By
Orly Guirao - October 16, 2017
SUAL,Pangasinan—After
the successful venture of a 1,200-megawatt coal-fired power plant launched two
decades ago, a South Korea-based multinational firm is planning to put up a
new, state-of-the-art 1,000 MW coal-based power plant here to boost supply in
the Luzon grid system at cheaper cost.
Sual Mayor Roberto
Arcinue revealed that the Korean energy firm is ready to pump $2 billion into
the project, which won the support of the Sangguniang Panlalawigan following an
endorsement in a referendum by the majority of the townsfolk.
This town already hosts
Team Energy’s 1,200-MW Sual power station, the country’s biggest coal-fired
power plant, located in Barangay Pangascasan, Sual, which began operating in
1999.
“Our population is
growing and we need an additional power plant to serve the people of Luzon,
North Luzon and Metro Manila,” the mayor said.
Power rates in the
Philippines are the third highest in Asia and fourth in the Asia-Pacific
region, said a study by the International Energy Consultants (IEC), an
Australia-based consulting firm specializing in Asian power markets.
The Philippines’s power
rates are also the 16th highest in the world.
The study says that one
major reason other Asian countries have lower electricity prices is that
the Philippines’s power-generation capacity is low, with total primary energy
supply per person per year of only 0.44 tons of oil.
With this situation,
local officials welcome the possible entry of another coal-power plant the way
President Duterte welcomed the construction of a 135-megawatt coal-fired power
plant in Iloilo province in November last year, and the 405-megawatt coal-power
plant in Misamis Oriental in September 2016.
Arcinue echoed what
then-Davao City Mayor Duterte said as he campaigned for the
presidency that he saw nothing wrong with the government’s plan to put up new
coal-fired power plants to boost power supply in the country.
“You open the
Philippines to all power players, I guarantee you the electricity will become
cheaper,” Duterte said during the second presidential debate at the University
of the Philippines Cebu.
Serving now as the
country’s chief executive, Duterte said the Philippines will continue to use
coal in power generation but will implement new technologies to minimize
emissions.
“At this time, whoever
is the president of the Philippines would always contend with coal.
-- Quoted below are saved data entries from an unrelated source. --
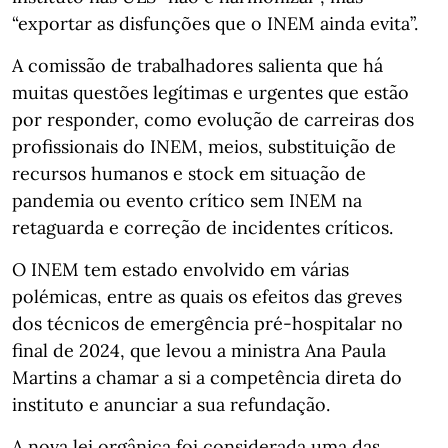
“exportar as disfunções que o INEM ainda evita”.
A comissão de trabalhadores salienta que há
muitas questões legítimas e urgentes que estão
por responder, como evolução de carreiras dos
profissionais do INEM, meios, substituição de
recursos humanos e stock em situação de
pandemia ou evento crítico sem INEM na
retaguarda e correção de incidentes críticos.
O INEM tem estado envolvido em várias
polémicas, entre as quais os efeitos das greves
dos técnicos de emergência pré-hospitalar no
final de 2024, que levou a ministra Ana Paula
Martins a chamar a si a competência direta do
instituto e anunciar a sua refundação.
A nova lei orgânica foi considerada uma das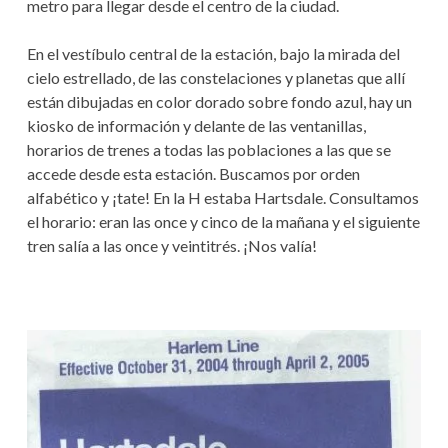
metro para llegar desde el centro de la ciudad.
En el vestíbulo central de la estación, bajo la mirada del
cielo estrellado, de las constelaciones y planetas que allí
están dibujadas en color dorado sobre fondo azul, hay un
kiosko de información y delante de las ventanillas,
horarios de trenes a todas las poblaciones a las que se
accede desde esta estación. Buscamos por orden
alfabético y ¡tate! En la H estaba Hartsdale. Consultamos
el horario: eran las once y cinco de la mañana y el siguiente
tren salía a las once y veintitrés. ¡Nos valía!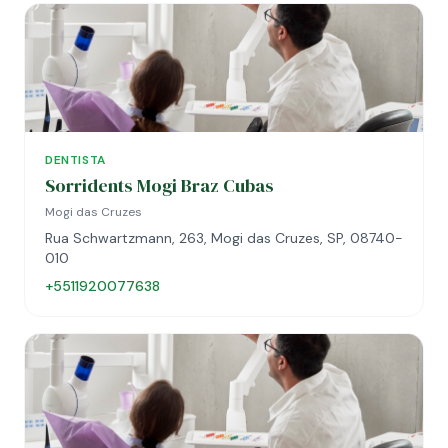
DENTISTA
Sorridents Mogi Braz Cubas
Mogi das Cruzes
Rua Schwartzmann, 263, Mogi das Cruzes, SP, 08740-
010
+5511920077638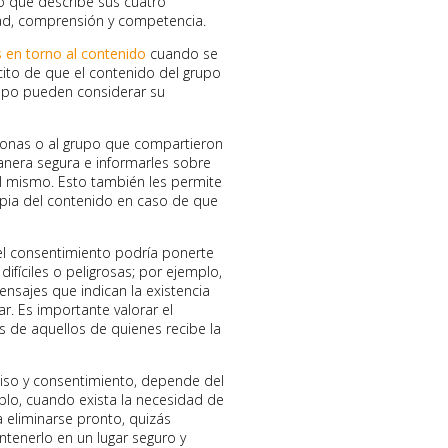
 que describe sus cuatro
dad, comprensión y competencia.
 en torno al contenido
cuando se
cito de que el contenido del grupo
upo pueden considerar su
sonas o al grupo que compartieron
anera segura e informarles sobre
l mismo. Esto también les permite
ia del contenido en caso de que
 el consentimiento podría ponerte
difíciles o peligrosas; por ejemplo,
ensajes que indican la existencia
r. Es importante valorar el
s de aquellos de quienes recibe la
iso y consentimiento, depende del
mplo, cuando exista la necesidad de
 eliminarse pronto, quizás
tenerlo en un lugar seguro y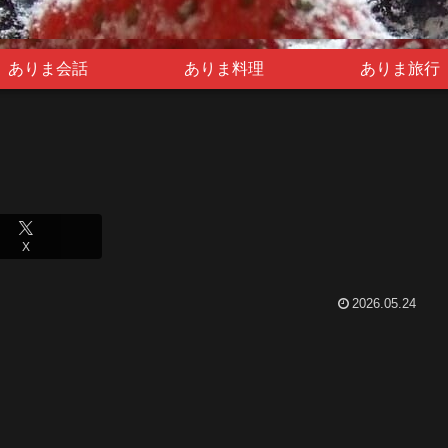
ありま会話
ありま料理
ありま旅行
X
2026.05.24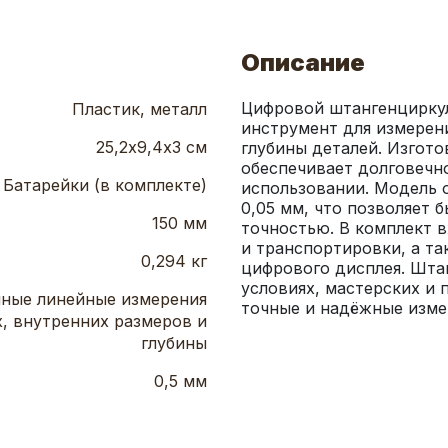
Описание
Цифровой штангенциркул
Пластик, металл
инструмент для измерени
25,2х9,4х3 см
глубины деталей. Изгото
обеспечивает долговечно
Батарейки (в комплекте)
использовании. Модель 
0,05 мм, что позволяет 
150 мм
точностью. В комплект в
и транспортировки, а та
0,294 кг
цифрового дисплея. Шта
условиях, мастерских и 
чные линейные измерения
точные и надёжные изме
, внутренних размеров и
глубины
0,5 мм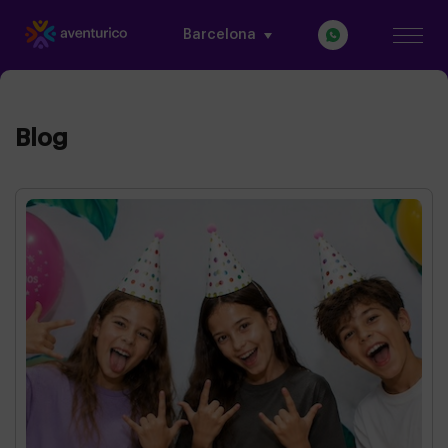
Barcelona
Blog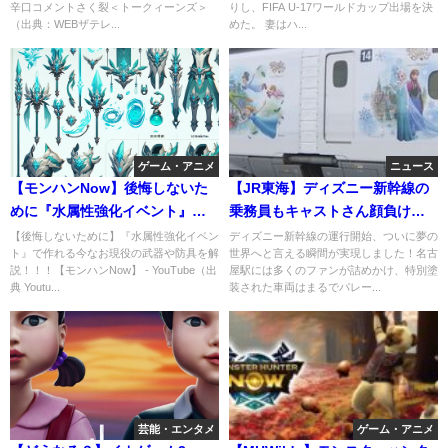
辛口コメントさく裂＜トークィーンズ＞
りし、FIFA U-17ワールドカップ出場を決
事前の面接が必要」との意味深
（出典：WEBザテレ...
めた。 妻はハ...
発言
ゲーム・アニメ
ニュース
【モンハンNow】後悔しないた
【JR東海】ディズニー新幹線の
めに『水属性強化イベント』で
乗務員もキャストさん顔負けだ
作れる今なお現役の武器や防具
った。これは凄いぞ！
【後悔しないために】『水属性強化イベン
ディズニー新幹線の運行開始、ついに夢の
ト』で作れる今なお現役の武器や防具を解
世界へと言える瞬間が実現しました！名古
を解説！！！
説！！！【モンハンNow】 - YouTube（出
屋駅には多くのファンが詰めかけ、特別塗
典 Youtu...
装された車両はまるでパレー...
芸能・エンタメ
ゲーム・アニメ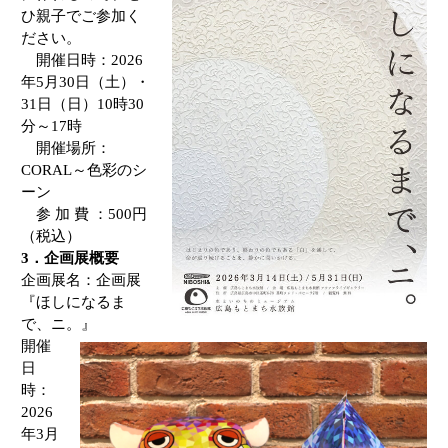
ひ親子でご参加く
ださい。
開催日時：
2026
年
5
月
30
日（土）
・
31
日（日）
10
時
30
分～
17
時
開催場所：
CORAL
～色彩のシ
ーン
参 加 費 ：
500
円
（税込）
3
．企画展概要
企画展名：企画展
『ほしになるま
で、ニ。』
開催
日
時：
2026
年
3
月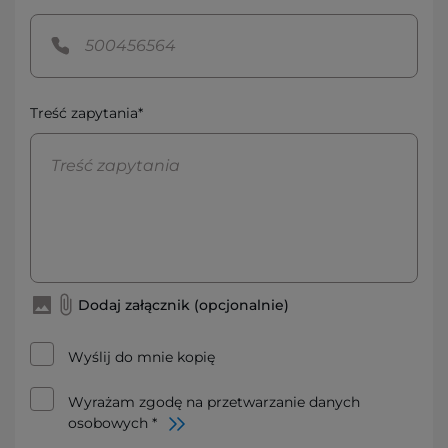
Treść zapytania*
Dodaj załącznik (opcjonalnie)
Wyślij do mnie kopię
Wyrażam zgodę na przetwarzanie danych
osobowych *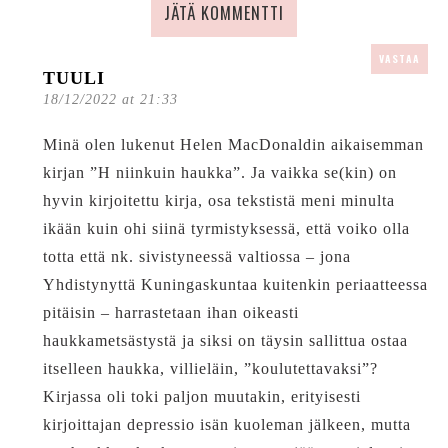
JÄTÄ KOMMENTTI
VASTAA
TUULI
18/12/2022 at 21:33
Minä olen lukenut Helen MacDonaldin aikaisemman
kirjan ”H niinkuin haukka”. Ja vaikka se(kin) on
hyvin kirjoitettu kirja, osa tekstistä meni minulta
ikään kuin ohi siinä tyrmistyksessä, että voiko olla
totta että nk. sivistyneessä valtiossa – jona
Yhdistynyttä Kuningaskuntaa kuitenkin periaatteessa
pitäisin – harrastetaan ihan oikeasti
haukkametsästystä ja siksi on täysin sallittua ostaa
itselleen haukka, villieläin, ”koulutettavaksi”?
Kirjassa oli toki paljon muutakin, erityisesti
kirjoittajan depressio isän kuoleman jälkeen, mutta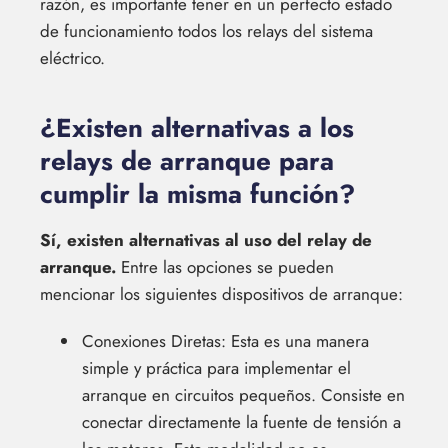
razón, es importante tener en un perfecto estado
de funcionamiento todos los relays del sistema
eléctrico.
¿Existen alternativas a los
relays de arranque para
cumplir la misma función?
Sí, existen alternativas al uso del relay de
arranque.
Entre las opciones se pueden
mencionar los siguientes dispositivos de arranque:
Conexiones Diretas: Esta es una manera
simple y práctica para implementar el
arranque en circuitos pequeños. Consiste en
conectar directamente la fuente de tensión a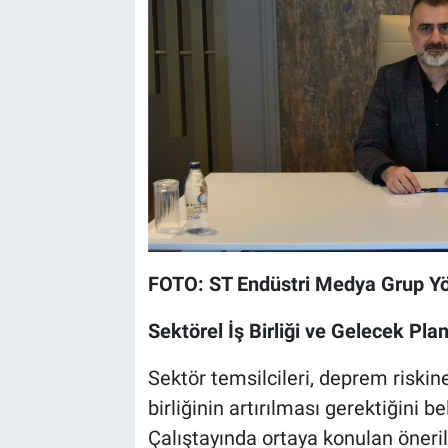
FOTO: ST Endüstri Medya Grup Y
Sektörel İş Birliği ve Gelecek Plan
Sektör temsilcileri, deprem riski
birliğinin artırılması gerektiğini b
Çalıştayında ortaya konulan öne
There’s
still so much coal that can be utilized by civilization for the next 50 to 70
years, ” Duterte said during the inauguration of the coal-fired power plant in
Misamis Oriental.
Arcinue said that aside
from providing hundreds of jobs and millions in extra revenues, a second power
plant would ensure stable power supply that is conducive to economic progress
and sustainable growth.
“With stable and
cheaper electricity we will be able to invite more investors to put up
projects and business ventures in Sual and anywhere else in Pangasinan that
would mean more jobs and income for our people,” he added.
He said the proposed
power plant project dovetails with his vision and that of the provincial
government led by Gov. Amado Espino III to transform the municipality of Sual
into an
“Energy City.”
“Energy City.”
Endowed with a clean
and deep-blue sea and having been declared as a special economic zone, Sual has
become an apple of the eye of several big-ticket investors ranging from power
plant and petro-chemical operators to ship repair and airport companies.